ここまで見てきた都市伝説やトリビアから、『天空の城ラピュタ』の面白さの正体が見えてきます。それは、何度観ても観客の想像力をかき立てる、作り込まれた世界観です。 特に注目すべきポイントは、現実と架空世界の融合が、とてもバランスの良いものであるということ。実在するマチュピチュなどを思わせる幻想的な空中都市の存在、そしてイギリスのウェールズに訪れた実体験から生まれた炭鉱の町。 これらの風景は、色彩豊かなアニメーションで生き生きと描かれ、すべての人にとって入り込みやすい場所でありながら、どこか異空間のような雰囲気も両立しているのです。 また登場人物の裏設定なども、作品をより楽しませてくれる要素の1つ。

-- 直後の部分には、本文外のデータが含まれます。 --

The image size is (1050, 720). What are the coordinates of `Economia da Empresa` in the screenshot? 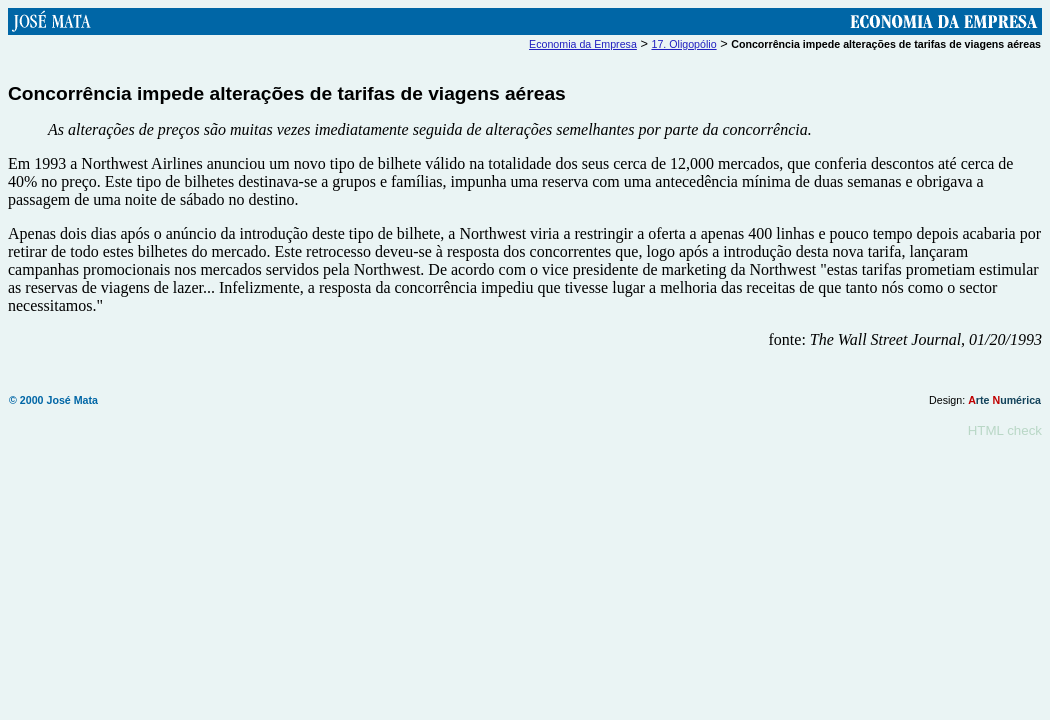 It's located at (583, 44).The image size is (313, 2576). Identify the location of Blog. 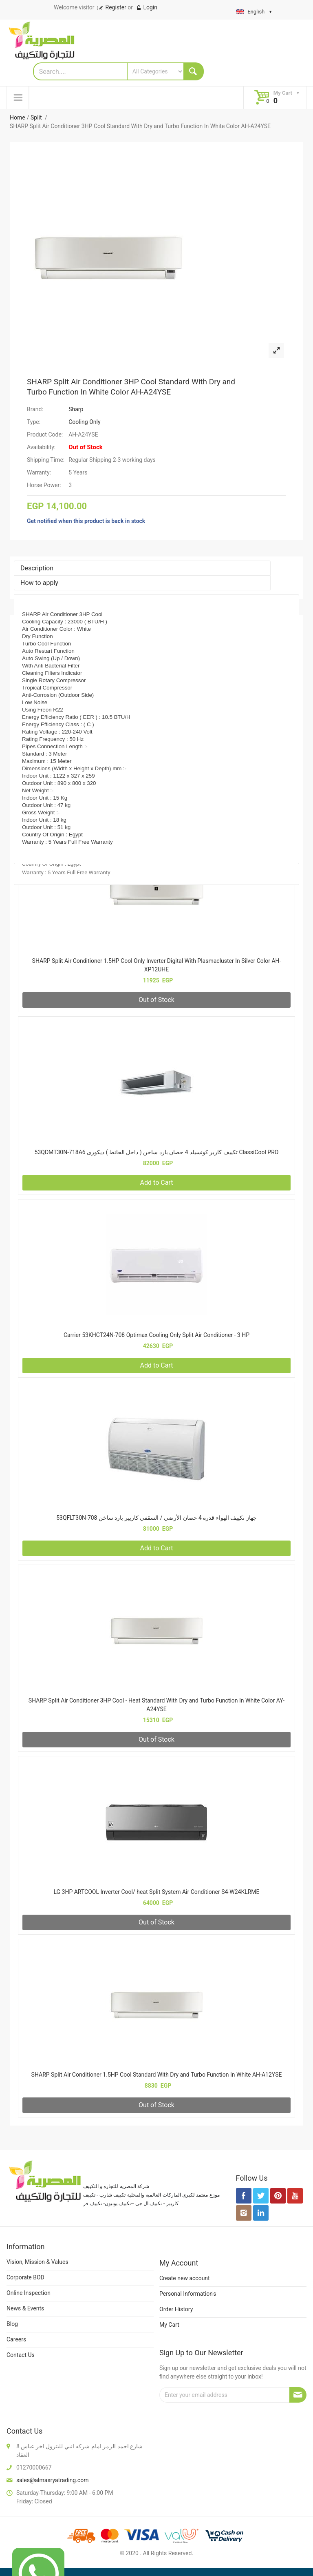
(12, 2324).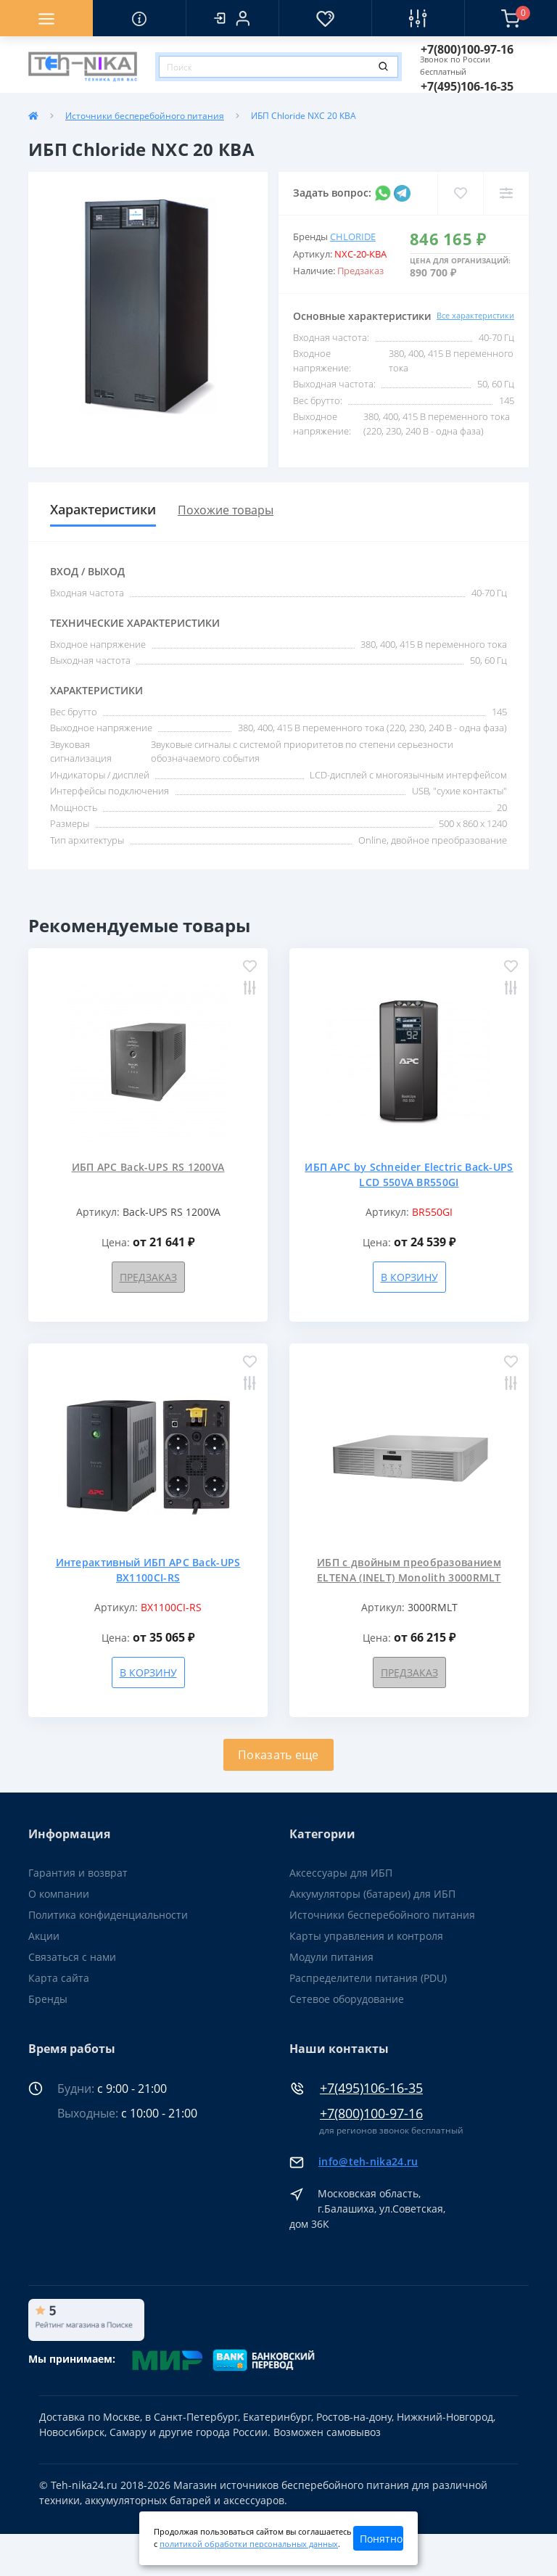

女海賊ドーラの母親的な役割によって子供たちが支えられ、子ども2人による壮大な冒険活劇ながらも、綺麗にまとまっています。 さらには産業革命の時代がテーマというしっかりとしたコンセプトに、『ガリバー旅行記』や『砂漠の魔王』といった複数作品のエッセンスが調和し、『天空の城ラピュタ』という1つの世界観を作っているのです。 この世界観にはこれら多数の要素が盛り込まれていながら、作中ではそのすべてを語ることはしません。だからこそ観る人は、そこから自由に想像を膨らませ、何度でも楽しむことができるのではないでしょうか。 そうして結果的に『天空の城ラピュタ』は、30年以上経っても愛され続ける不朽の名作となっているのです。
『天空の城ラピュタ』ネタバレ考察や都市伝説を知るともっと面白い

この記事では『天空の城ラピュタ』について都市伝説やトリビアを解説しながら、作品の魅力をひも解いてきました。 本作の魅力をひとことで言い表すとすれば、多くの要素が絡み合って生まれた壮大な世界観です。宮崎駿作品すべてにいえることかもしれませんが、彼は自らの経験を作品に落とし込み、魅力あふれるものに仕上げています。 そして観客は世界観に含まれる多様な要素から、想像力をかき立てられることでしょう。宮崎駿監督のジブリ作品に都市伝説が多いのは、観た人が想像を膨らませて、物語をのその先を想像したくなるからではないでしょうか。